If anyone is interested in filing an FPPC complaint regarding the matter you can find out how at the FPPC website here.

10 Comments

  1. Chris, with all due respect, your headline is untrue. There is no conflict of interest. Not even the VOC story – which is very unfair – explicitly claims as much, although it endeavors to create the perception.

    Kris Murray did nothing illegal or unethical or wrong in any way. This is an instance of manufacturing smoke where there is no fire.

      • Gustavo:

        While I know it makes you uncomfortable to leave the realm of personal attack and conjecture and deal with actual facts, but why don’t you give it a try.

        For starters: please point out where the is any conflict of interest in this vote? I’ll even give you some help by reminding you there is an actual, real life definition of what constitutes a conflict of interest. You can even look it up on the Internet.

    • Matt,

      Your reliance on the opinion of the same folks at City Hall who said there was no conflict with Fazekas getting most of the planning work to be sourced to his own firm is flawed. As I said, the rules are simple. You do not vote on matters involving your employer. It is simply UNETHICAL.

      • Chris:

        For starters, I don’t think anyone has shown that Fazekas directed any work to his firm. Please correct me if I’m wrong.

        Secondly, I don’t think “most” of the planning work was sources to his firm. The total amount was only a few thousand dollars worth a year for a couple of years — and his firm was half the cost of other firms. Or would you like Anaheim taxpayers to pay twice as much as they have to?

        It’s not enough to simply claim Kris Murray’s vote was unethical. Demonstrate it. I don’t think you can, simply because she did nothing unethical.

        • Matt, from the Voice of OC Story on the Fazekas matter:

          “The records show that in nearly two years while Fazekas was Anaheim’s building division head, Fazekas’ firm went from receiving 8 percent of the city’s plan review business to more than 80 percent.

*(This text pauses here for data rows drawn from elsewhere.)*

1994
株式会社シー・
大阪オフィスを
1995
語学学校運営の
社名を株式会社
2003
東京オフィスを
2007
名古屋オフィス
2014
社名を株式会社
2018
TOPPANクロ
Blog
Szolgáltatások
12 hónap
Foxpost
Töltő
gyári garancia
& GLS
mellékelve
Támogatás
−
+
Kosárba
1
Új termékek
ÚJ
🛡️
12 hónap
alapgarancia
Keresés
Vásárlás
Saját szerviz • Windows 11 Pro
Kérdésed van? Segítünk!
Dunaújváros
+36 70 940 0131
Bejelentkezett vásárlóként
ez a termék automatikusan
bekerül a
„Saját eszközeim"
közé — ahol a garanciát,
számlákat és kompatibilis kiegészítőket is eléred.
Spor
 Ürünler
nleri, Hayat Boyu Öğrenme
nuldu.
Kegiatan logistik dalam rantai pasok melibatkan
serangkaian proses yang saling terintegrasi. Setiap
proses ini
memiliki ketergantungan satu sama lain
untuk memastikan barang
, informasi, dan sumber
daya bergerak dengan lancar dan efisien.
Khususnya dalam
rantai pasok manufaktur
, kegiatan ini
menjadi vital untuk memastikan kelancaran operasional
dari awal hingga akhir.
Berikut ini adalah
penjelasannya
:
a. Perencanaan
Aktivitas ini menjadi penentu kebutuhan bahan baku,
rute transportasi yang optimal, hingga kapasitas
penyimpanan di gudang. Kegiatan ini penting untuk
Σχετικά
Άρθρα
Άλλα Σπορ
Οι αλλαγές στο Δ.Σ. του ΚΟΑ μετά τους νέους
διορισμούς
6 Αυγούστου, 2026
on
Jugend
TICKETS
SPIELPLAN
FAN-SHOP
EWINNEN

All told, Scott Fazekas & Associates has billed the city for at least $18,954 since he took over the division.”

          As far as the documentation of an ethical violation on the part of Murray, in addition to the fact that she has a financial interest since she derives a paycheck for the firm there is this from the story today:

          A good-government expert says Murray’s vote, which came on May 17, shows a conflict of interest and a possible violation of statewide Fair Political Practices Commission regulations, which bar public officials from participating in decisions that financially benefit firms in which they have an interest.

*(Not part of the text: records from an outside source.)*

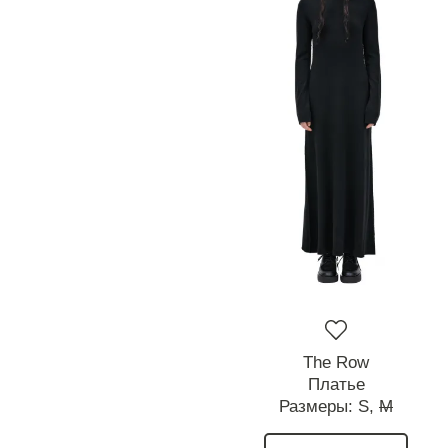
The Row
Платье
Размеры:
S,
M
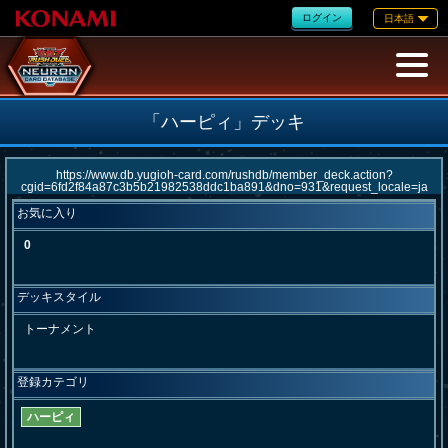
ログイン
日本語
「ハーピィ」デッキ
お気に入り
0
デッキスタイル
トーナメント
登録カテゴリ
ハーピィ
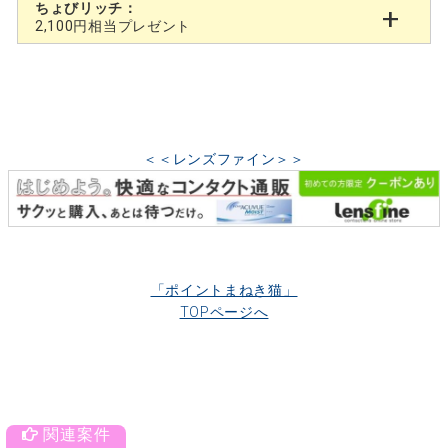
ちょびリッチ：
2,100円相当プレゼント
＜＜レンズファイン＞＞
「ポイントまねき猫」
TOPページへ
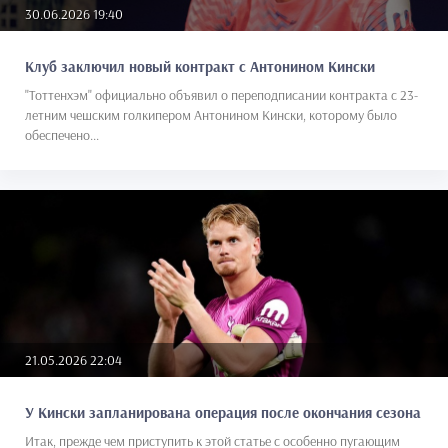
30.06.2026 19:40
Клуб заключил новый контракт с Антонином Кински
"Тоттенхэм" официально объявил о переподписании контракта с 23-
летним чешским голкипером Антонином Кински, которому было
обеспечено...
21.05.2026 22:04
У Кински запланирована операция после окончания сезона
Итак, прежде чем приступить к этой статье с особенно пугающим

          It was a “clear financial conflict” because, had the council rejected the report, it would have been a vote of no confidence on the consultant’s work and could have led to the termination of the contract, said Tracy Westen, CEO of the Los Angeles-based Center for Governmental Studies.

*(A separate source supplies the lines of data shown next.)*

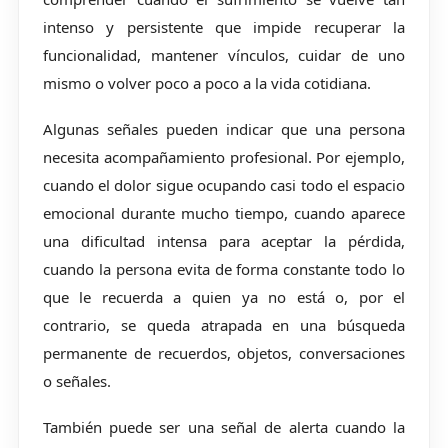
intenso y persistente que impide recuperar la
funcionalidad, mantener vínculos, cuidar de uno
mismo o volver poco a poco a la vida cotidiana.
Algunas señales pueden indicar que una persona
necesita acompañamiento profesional. Por ejemplo,
cuando el dolor sigue ocupando casi todo el espacio
emocional durante mucho tiempo, cuando aparece
una dificultad intensa para aceptar la pérdida,
cuando la persona evita de forma constante todo lo
que le recuerda a quien ya no está o, por el
contrario, se queda atrapada en una búsqueda
permanente de recuerdos, objetos, conversaciones
o señales.
También puede ser una señal de alerta cuando la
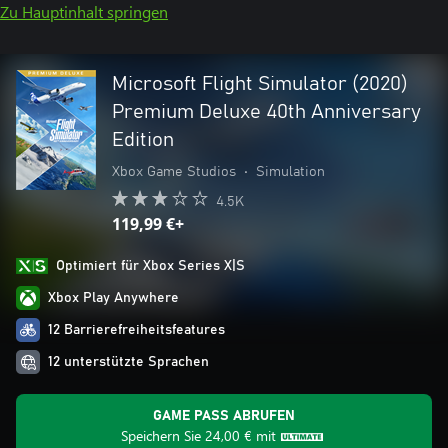
Zu Hauptinhalt springen
Microsoft Flight Simulator (2020)
Premium Deluxe 40th Anniversary
Edition
Xbox Game Studios
•
Simulation
4.5K
119,99 €+
Optimiert für Xbox Series X|S
Xbox Play Anywhere
12 Barrierefreiheitsfeatures
12 unterstützte Sprachen
GAME PASS ABRUFEN
Speichern Sie
24,00 €
mit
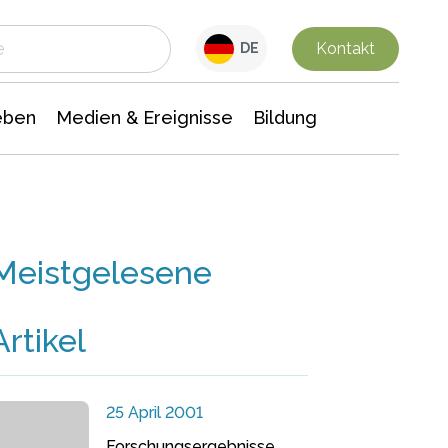
 Leben
Medien & Ereignisse
Interdisziplinäre Forschung
Veranstaltungsnachrichten
n Chemie
Gesellschaftswissenschaften
Kontakt
DE
eben
Medien & Ereignisse
Bildung
Meistgelesene
Artikel
25 April 2001
Forschungsergebnisse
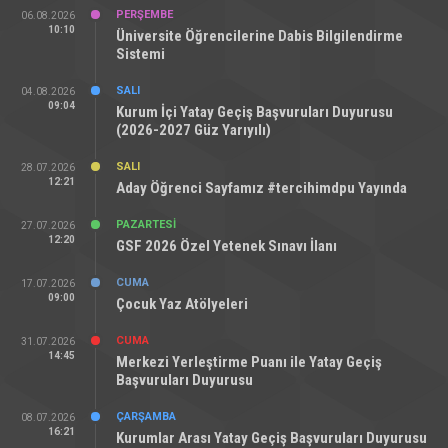
PERŞEMBE
06.08.2026
10:10
Üniversite Öğrencilerine Dabis Bilgilendirme
Sistemi
SALI
04.08.2026
09:04
Kurum İçi Yatay Geçiş Başvuruları Duyurusu
(2026-2027 Güz Yarıyılı)
SALI
28.07.2026
12:21
Aday Öğrenci Sayfamız #tercihimdpu Yayında
PAZARTESI
27.07.2026
12:20
GSF 2026 Özel Yetenek Sınavı İlanı
CUMA
17.07.2026
09:00
Çocuk Yaz Atölyeleri
CUMA
31.07.2026
14:45
Merkezi Yerleştirme Puanı ile Yatay Geçiş
Başvuruları Duyurusu
ÇARŞAMBA
08.07.2026
16:21
Kurumlar Arası Yatay Geçiş Başvuruları Duyurusu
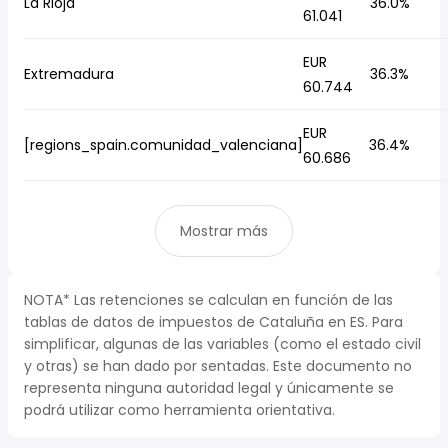
La Rioja
36.0%
61.041
EUR
Extremadura
36.3%
60.744
EUR
[regions_spain.comunidad_valenciana]
36.4%
60.686
Mostrar más
NOTA* Las retenciones se calculan en función de las
tablas de datos de impuestos de Cataluña en ES. Para
simplificar, algunas de las variables (como el estado civil
y otras) se han dado por sentadas. Este documento no
representa ninguna autoridad legal y únicamente se
podrá utilizar como herramienta orientativa.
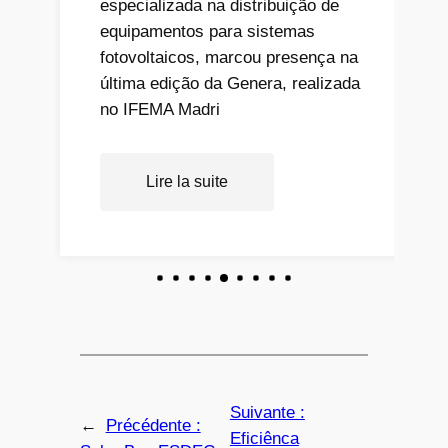
especializada na distribuição de
equipamentos para sistemas
fotovoltaicos, marcou presença na
última edição da Genera, realizada
no IFEMA Madri
Lire la suite
Suivante :
←
Précédente :
Eficiênca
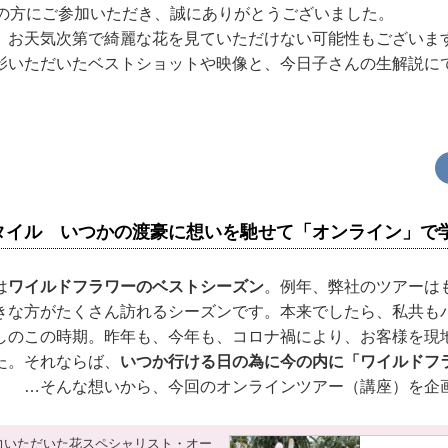
上の方にご参加いただき、誠にありがとうございました。
、お天気次第で綺麗な花を見ていただけない可能性もございま
影いただいたベストショットや映像と、今日子さんの生解説に
タイル いつかの渡豪に想いを馳せて「オンライン」で
は
ワイルドフラワーのベストシーズン
。例年、弊社のツアーは
きな方がたくさん訪れるシーズンです。本来でしたら、私共も
しのこの時期。昨年も、今年も、コロナ禍により、お客様を現
た。それならば、
いつか行ける日の為に今の内に「ワイルドフ
」
…そんな想いから、今回のオンラインツアー（講座）を企
力いただいた花スペシャリスト・オー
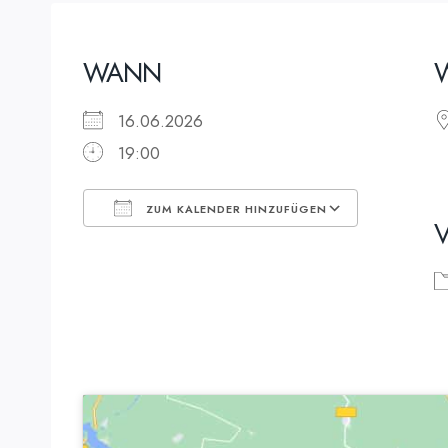
WANN
16.06.2026
19:00
ZUM KALENDER HINZUFÜGEN
ICS herunterladen
Google K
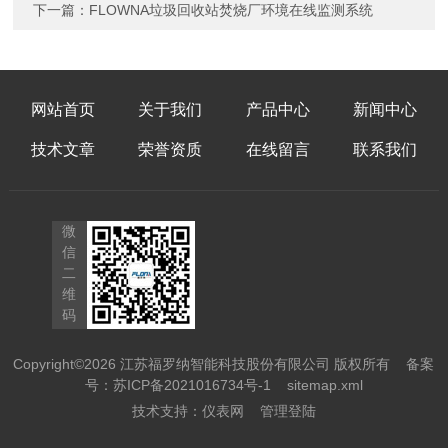
下一篇：
FLOWNA垃圾回收站焚烧厂环境在线监测系统
网站首页
关于我们
产品中心
新闻中心
技术文章
荣誉资质
在线留言
联系我们
微
信
二
维
码
Copyright©2026 江苏福罗纳智能科技股份有限公司 版权所有
备案
号：苏ICP备2021016734号-1
sitemap.xml
技术支持：
仪表网
管理登陆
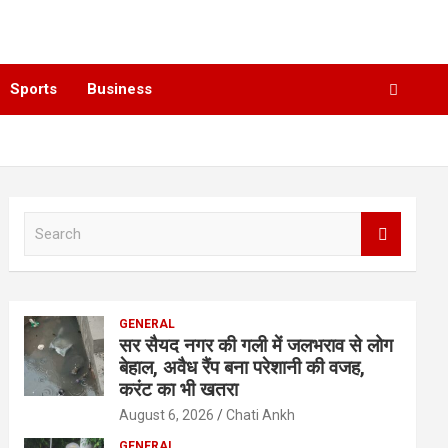
Sports
Business
S
e
a
r
c
GENERAL
h
सर सैयद नगर की गली में जलभराव से लोग
बेहाल, अवैध रैंप बना परेशानी की वजह,
करंट का भी खतरा
August 6, 2026
Chati Ankh
GENERAL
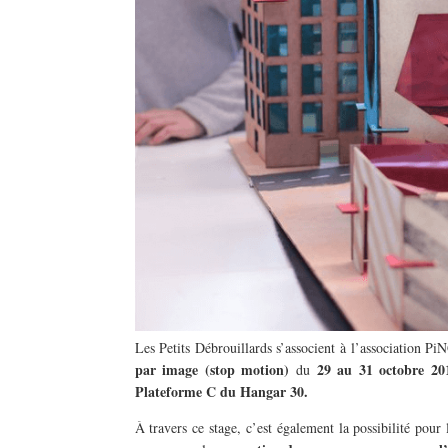
Les Petits Débrouillards s’associent à l’association Pi
par image (stop motion)
29 au 31 octobre 20
du
Plateforme C du Hangar 30.
À travers ce stage, c’est également la possibilité pour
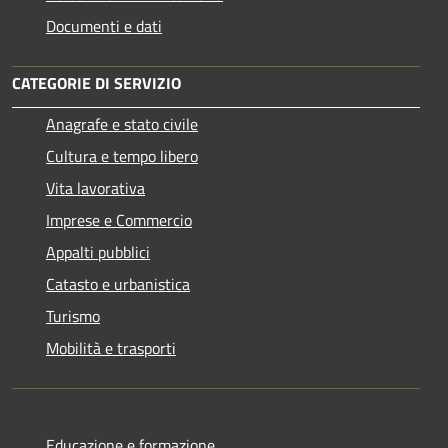
Documenti e dati
CATEGORIE DI SERVIZIO
Anagrafe e stato civile
Cultura e tempo libero
Vita lavorativa
Imprese e Commercio
Appalti pubblici
Catasto e urbanistica
Turismo
Mobilità e trasporti
Educazione e formazione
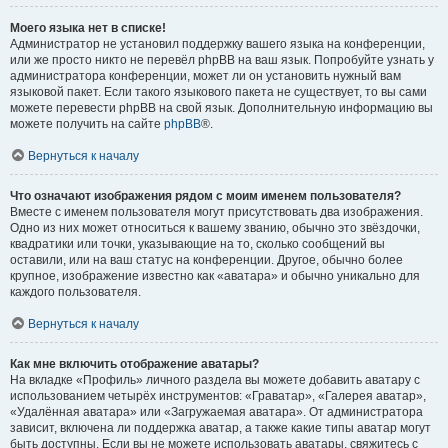
Моего языка нет в списке!
Администратор не установил поддержку вашего языка на конференции,
или же просто никто не перевёл phpBB на ваш язык. Попробуйте узнать у
администратора конференции, может ли он установить нужный вам
языковой пакет. Если такого языкового пакета не существует, то вы сами
можете перевести phpBB на свой язык. Дополнительную информацию вы
можете получить на сайте
phpBB
®.
Вернуться к началу
Что означают изображения рядом с моим именем пользователя?
Вместе с именем пользователя могут присутствовать два изображения.
Одно из них может относиться к вашему званию, обычно это звёздочки,
квадратики или точки, указывающие на то, сколько сообщений вы
оставили, или на ваш статус на конференции. Другое, обычно более
крупное, изображение известно как «аватара» и обычно уникально для
каждого пользователя.
Вернуться к началу
Как мне включить отображение аватары?
На вкладке «Профиль» личного раздела вы можете добавить аватару с
использованием четырёх инструментов: «Граватар», «Галерея аватар»,
«Удалённая аватара» или «Загружаемая аватара». От администратора
зависит, включена ли поддержка аватар, а также какие типы аватар могут
быть доступны. Если вы не можете использовать аватары, свяжитесь с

          “She [Murray] shouldn’t be voting on a report from her own company,” Westen said. “My guess is it probably does violate a local ethics standard and maybe even a statewide FPPC regulation.”

          Ethical conflit is clearly documented. You know better than to defend this Matt. You are a County Commissioner and you have been involved in politics as long as I have.

          • Chris:

            I stand corrected on the percentage of work going to Fazekas firm — I recall that figure now that you point it out.

            At the same time, it is a small amount in context, and it was also pointed out that Fazekas’ firm was half the cost of other vendors.

            But back to Kris Murray. It is ludicrous to claim her vote had any material financial impact on Willdan, let alone on Kris Murray. I sincerely doubt the government watchdog has even seen the report she is commenting on — anyone who does take to the time to actually look at it, or the consent agenda item in question would see her statement about a vote of “No confidence” is laughable.

  2. Oh will wonders never cease, another conservative republican “on the public dole”, taxpayer subsidized shill, funnels money to her own private interests……Surprise, surprise.

    • Gericault:

      While Chris is just plain wrong and Gustavo is being his usual childish self, you cannot even make a point intelligibly.